EXERCISE BRIEF – Whenever a line in the data below includes the string "screenshot", copy it out.

EXERCISE MATERIALS –
◆ ◆ ◆ ◆
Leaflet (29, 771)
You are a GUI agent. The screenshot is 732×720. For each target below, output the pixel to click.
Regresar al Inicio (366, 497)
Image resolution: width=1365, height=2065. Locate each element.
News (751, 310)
◆ ◆ ◆ ◆
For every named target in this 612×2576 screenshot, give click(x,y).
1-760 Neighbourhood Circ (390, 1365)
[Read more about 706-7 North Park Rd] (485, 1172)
◆ ◆ ◆ ◆
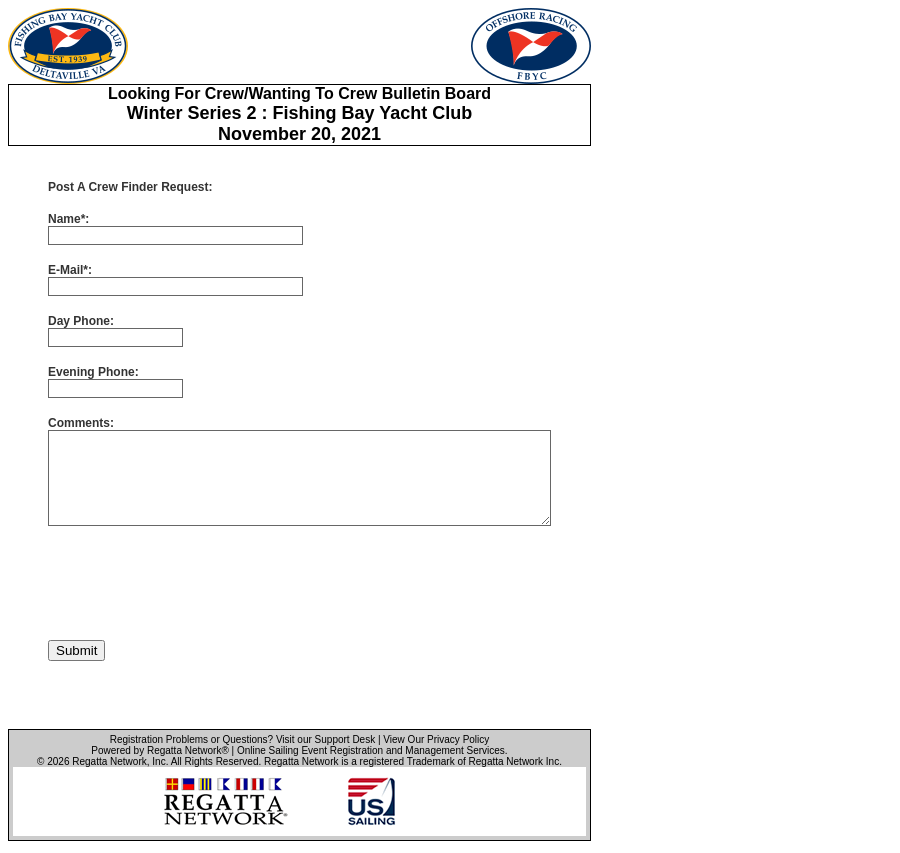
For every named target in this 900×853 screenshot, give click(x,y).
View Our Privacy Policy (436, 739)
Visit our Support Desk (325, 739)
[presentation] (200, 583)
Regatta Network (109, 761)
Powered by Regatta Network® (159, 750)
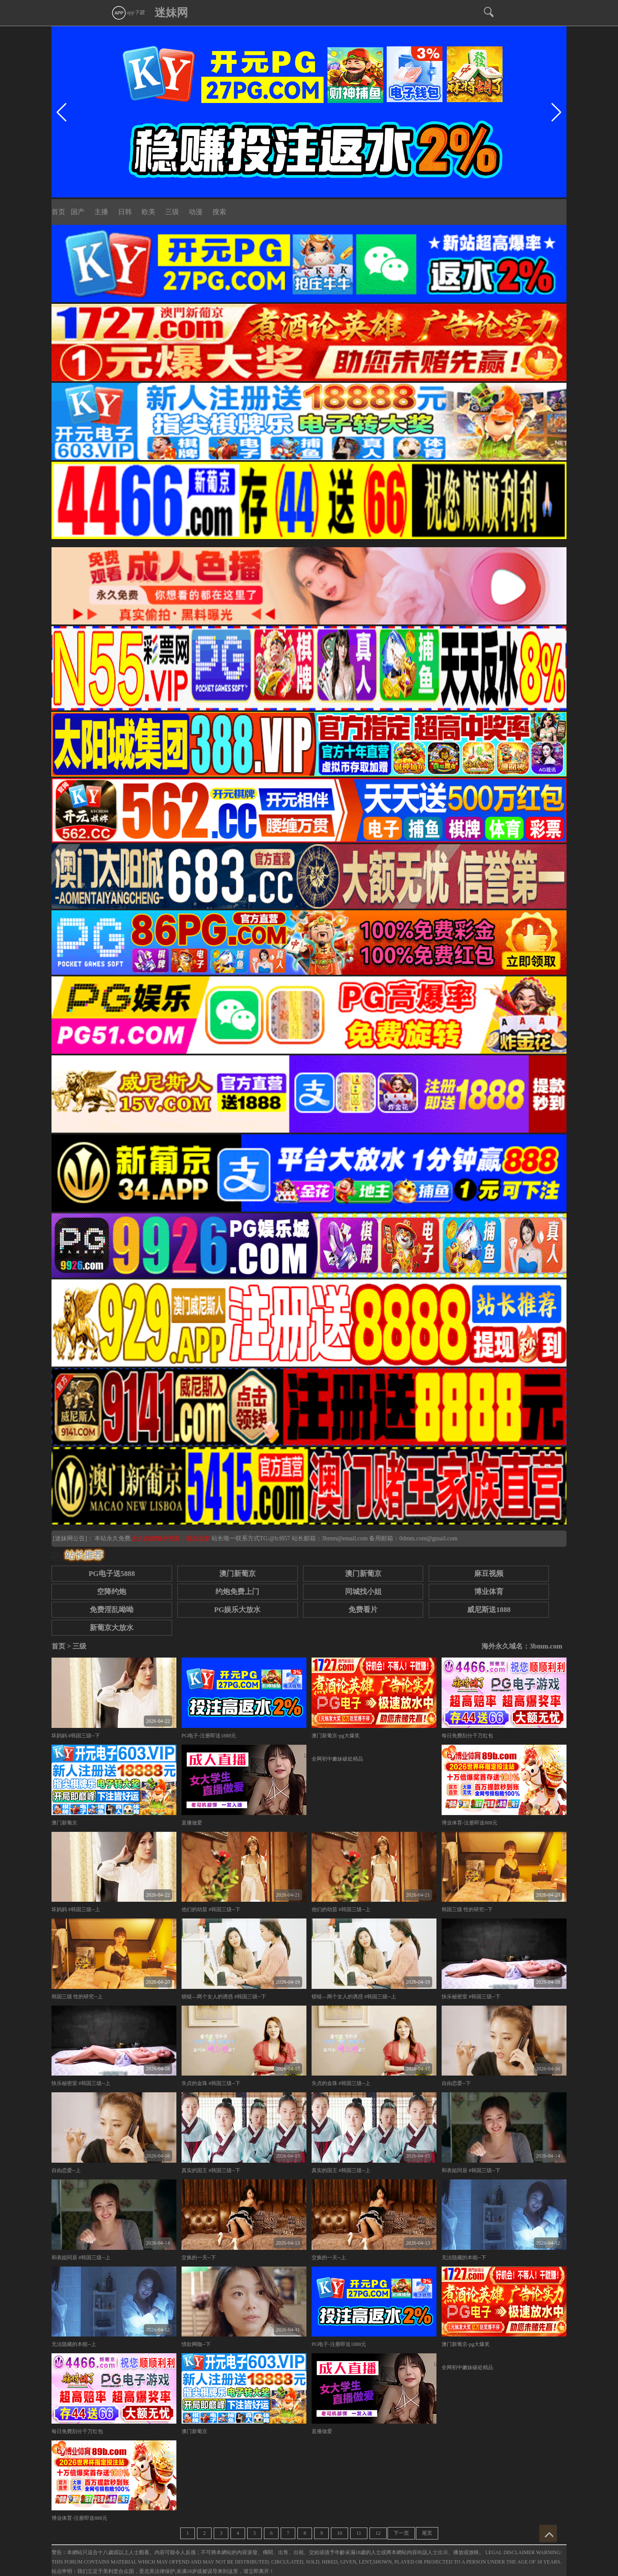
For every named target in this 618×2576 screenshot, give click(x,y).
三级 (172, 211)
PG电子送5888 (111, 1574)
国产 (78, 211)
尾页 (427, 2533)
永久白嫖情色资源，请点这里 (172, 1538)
◆ ◆ ◆ ◆
TASK SOLUTION –
You are a GUI agent. The screenshot is 732×720. For each target below, output the pixel to click.
For every named target in this 612×2576 screenshot, give click(x,y).
For every named target in this 900×853 screenshot, give click(x,y).
For every named target in this 618×2576 screenshot, give click(x,y).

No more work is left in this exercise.